Lachowski w piątek w mediach społecznościowych poinformował, że postanowił „na jakiś czas” ograniczyć działalność telewizyjną i przez najbliższe miesiące będzie go „przede wszystkim pochłaniać pisanie książki”. „Dlatego po ponad 14 miesiącach przerywam pracę jako korespondent Telewizji Polsat w Ukrainie – mimo, że bardzo ją sobie chwalę” – napisał.
– W styczniu, kiedy negocjowaliśmy nowa umowę dostałem propozycje rocznego kontraktu. Poprosiłem o pół roku, ponieważ już wtedy podpisałem umowę z wydawnictwem. Telewizja się zgodziła – tłumaczy „Presserwisowi” Mateusz Lachowski. Dodaje, że w czerwcu, kiedy zaczęła się ukraińska ofensywa, przedłużył umowę jeszcze o dwa miesiące. – Ustaliliśmy, że potem skupiam się na książce, bo przekroczyłem już terminy w wydawnictwie – informuje Lachowski.
– Mateusz chce więcej czasu poświęcić na pisanie. O wszystkim wiedzieliśmy, uprzedził nas o tej decyzji i jak najbardziej ją rozumiemy – mówi Tomasz Matwiejczuk, dyrektor ds. komunikacji korporacyjnej Grupy Polsat Plus. Dodaje, że Polsat News nie ma w planach zatrudniania jednej, konkretnej osoby na miejsce Mateusza Lachowskiego, a informacje z Ukrainy mają przekazywać dziennikarze stacji.

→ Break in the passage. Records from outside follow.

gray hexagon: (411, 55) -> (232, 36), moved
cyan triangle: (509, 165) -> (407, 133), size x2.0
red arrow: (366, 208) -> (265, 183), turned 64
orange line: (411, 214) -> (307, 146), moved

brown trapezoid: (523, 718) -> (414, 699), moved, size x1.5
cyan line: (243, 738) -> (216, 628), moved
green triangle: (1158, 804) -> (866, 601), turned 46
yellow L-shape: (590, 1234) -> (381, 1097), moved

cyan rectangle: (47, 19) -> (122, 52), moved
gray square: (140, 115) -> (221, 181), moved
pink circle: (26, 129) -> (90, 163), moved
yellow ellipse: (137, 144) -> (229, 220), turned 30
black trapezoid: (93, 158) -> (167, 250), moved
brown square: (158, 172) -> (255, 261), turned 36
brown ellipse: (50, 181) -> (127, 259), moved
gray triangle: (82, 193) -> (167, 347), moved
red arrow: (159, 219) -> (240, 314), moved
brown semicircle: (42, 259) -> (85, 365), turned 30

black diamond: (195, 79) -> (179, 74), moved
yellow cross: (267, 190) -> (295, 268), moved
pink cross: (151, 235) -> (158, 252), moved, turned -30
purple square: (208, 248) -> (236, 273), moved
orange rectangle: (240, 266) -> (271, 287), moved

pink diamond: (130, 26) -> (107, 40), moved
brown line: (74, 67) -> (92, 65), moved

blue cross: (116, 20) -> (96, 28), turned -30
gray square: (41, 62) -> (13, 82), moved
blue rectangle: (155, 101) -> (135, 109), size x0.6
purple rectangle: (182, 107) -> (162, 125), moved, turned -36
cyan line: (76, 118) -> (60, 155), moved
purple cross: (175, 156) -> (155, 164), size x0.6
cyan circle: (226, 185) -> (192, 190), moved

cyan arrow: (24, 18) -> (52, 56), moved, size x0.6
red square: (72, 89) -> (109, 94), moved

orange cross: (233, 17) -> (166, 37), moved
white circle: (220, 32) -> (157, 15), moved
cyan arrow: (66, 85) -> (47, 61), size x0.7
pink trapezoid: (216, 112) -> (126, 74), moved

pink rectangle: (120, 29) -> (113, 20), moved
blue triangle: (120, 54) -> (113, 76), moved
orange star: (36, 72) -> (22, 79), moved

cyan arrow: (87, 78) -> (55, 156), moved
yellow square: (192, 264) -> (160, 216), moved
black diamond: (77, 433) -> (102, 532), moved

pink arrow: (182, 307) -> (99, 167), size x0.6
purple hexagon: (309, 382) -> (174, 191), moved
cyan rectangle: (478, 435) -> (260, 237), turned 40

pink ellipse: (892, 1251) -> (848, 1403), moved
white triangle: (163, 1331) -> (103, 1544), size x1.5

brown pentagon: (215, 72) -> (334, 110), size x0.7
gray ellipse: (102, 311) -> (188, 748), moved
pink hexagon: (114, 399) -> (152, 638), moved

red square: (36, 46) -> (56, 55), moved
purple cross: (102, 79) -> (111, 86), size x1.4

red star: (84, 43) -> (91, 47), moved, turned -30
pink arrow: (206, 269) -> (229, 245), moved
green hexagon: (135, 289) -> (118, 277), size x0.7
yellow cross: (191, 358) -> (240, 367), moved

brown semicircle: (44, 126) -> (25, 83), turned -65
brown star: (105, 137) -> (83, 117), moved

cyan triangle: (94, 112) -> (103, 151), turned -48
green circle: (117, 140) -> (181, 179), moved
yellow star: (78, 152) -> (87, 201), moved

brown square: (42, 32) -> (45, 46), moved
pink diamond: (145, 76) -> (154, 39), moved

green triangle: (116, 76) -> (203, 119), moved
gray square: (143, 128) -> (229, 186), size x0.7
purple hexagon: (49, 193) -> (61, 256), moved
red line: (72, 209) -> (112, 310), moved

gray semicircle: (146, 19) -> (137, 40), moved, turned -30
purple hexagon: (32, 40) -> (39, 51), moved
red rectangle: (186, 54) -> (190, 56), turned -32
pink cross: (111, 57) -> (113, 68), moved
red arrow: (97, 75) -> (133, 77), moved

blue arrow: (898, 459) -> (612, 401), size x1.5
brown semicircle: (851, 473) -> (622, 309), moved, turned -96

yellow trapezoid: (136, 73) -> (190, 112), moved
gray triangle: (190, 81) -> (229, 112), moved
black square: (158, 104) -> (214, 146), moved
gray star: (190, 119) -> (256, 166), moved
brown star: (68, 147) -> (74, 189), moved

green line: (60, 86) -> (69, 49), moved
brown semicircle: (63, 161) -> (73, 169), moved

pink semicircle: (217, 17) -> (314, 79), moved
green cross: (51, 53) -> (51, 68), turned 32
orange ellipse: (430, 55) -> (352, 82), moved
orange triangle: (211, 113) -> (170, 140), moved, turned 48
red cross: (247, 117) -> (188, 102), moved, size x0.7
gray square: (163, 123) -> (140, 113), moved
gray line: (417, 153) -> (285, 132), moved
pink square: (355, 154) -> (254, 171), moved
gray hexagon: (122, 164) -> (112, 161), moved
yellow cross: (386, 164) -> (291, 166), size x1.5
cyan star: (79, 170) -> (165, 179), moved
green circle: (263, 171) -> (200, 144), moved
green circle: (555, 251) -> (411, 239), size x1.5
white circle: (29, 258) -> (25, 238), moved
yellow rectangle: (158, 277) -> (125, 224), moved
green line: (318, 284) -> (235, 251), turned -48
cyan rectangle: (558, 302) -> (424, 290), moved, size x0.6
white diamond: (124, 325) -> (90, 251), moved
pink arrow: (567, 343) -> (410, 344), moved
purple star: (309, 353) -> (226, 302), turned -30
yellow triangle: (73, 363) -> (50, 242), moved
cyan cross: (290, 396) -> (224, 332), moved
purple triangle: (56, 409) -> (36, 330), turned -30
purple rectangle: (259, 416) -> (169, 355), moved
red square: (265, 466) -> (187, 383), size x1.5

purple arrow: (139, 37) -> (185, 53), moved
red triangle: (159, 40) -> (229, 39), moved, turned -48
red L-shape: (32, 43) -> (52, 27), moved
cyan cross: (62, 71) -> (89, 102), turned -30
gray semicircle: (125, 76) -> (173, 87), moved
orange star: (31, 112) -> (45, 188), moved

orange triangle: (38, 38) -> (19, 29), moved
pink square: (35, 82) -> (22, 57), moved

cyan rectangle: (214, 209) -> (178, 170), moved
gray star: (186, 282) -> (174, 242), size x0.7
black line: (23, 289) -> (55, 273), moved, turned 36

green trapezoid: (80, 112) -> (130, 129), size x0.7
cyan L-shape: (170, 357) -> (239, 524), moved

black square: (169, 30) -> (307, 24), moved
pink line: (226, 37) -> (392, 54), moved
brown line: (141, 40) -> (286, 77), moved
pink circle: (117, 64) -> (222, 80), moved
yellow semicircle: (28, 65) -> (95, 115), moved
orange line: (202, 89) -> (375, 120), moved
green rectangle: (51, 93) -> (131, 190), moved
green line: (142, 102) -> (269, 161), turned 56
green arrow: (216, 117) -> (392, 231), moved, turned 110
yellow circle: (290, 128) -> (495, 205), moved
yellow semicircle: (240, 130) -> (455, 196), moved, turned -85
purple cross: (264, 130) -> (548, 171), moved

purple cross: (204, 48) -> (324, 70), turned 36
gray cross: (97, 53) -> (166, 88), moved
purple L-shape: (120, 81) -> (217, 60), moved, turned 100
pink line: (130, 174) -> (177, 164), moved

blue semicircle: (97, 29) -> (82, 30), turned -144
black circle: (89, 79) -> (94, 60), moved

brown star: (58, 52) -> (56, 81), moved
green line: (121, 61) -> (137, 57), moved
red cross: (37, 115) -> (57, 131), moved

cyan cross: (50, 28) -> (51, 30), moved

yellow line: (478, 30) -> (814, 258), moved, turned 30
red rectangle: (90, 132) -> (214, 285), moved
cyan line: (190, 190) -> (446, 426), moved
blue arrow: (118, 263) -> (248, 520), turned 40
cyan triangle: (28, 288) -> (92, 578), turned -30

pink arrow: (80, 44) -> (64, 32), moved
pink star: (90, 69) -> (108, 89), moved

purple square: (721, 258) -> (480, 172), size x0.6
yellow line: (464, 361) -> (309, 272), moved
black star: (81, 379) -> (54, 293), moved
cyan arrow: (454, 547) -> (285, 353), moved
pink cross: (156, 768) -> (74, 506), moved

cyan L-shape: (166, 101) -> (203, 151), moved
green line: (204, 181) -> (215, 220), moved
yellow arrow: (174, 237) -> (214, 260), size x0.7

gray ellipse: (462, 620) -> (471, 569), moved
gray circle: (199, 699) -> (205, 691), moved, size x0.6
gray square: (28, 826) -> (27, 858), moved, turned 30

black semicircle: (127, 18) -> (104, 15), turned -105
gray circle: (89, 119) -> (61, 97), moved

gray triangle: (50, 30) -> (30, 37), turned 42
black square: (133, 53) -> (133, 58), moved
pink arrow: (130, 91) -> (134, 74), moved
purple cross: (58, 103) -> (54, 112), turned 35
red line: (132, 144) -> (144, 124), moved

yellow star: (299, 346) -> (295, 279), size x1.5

Od czwartku Mateusz Lachowski ponownie jest w Ukrainie i zapowiada, że będzie relacjonować to, co dzieje się na miejscu w mediach społecznościowych. „Nadal będziecie też mogli czytać moje reportaże i oglądać materiały video na moim kanale na YouTube. Jeśli jednak na froncie będą miały miejsce przełomowe wydarzenia, zobaczymy się również na szklanym ekranie” – zapowiedział.
Mateusz Lachowski na YouTube prowadzi kanał, który ma 90 tys. subskrypcji. Dalej będzie pisać do „Newsweeka”.
Polsat News placówkę zagraniczną w Kijowie uruchomił w lipcu 2022 roku, a jej stałym korespondentem został wówczas Mateusz Lachowski. Wcześniej współpracował m.in. z TVN 24, Radiem Zet i RMF FM. W Ukrainie pracuje od samego początku rosyjskiej agresji, czyli od końca lutego 2022 roku.
W 2022 roku Mateusz Lachowski zajął trzecie miejsce w konkursie na Dziennikarza Roku podczas gali Grand Press.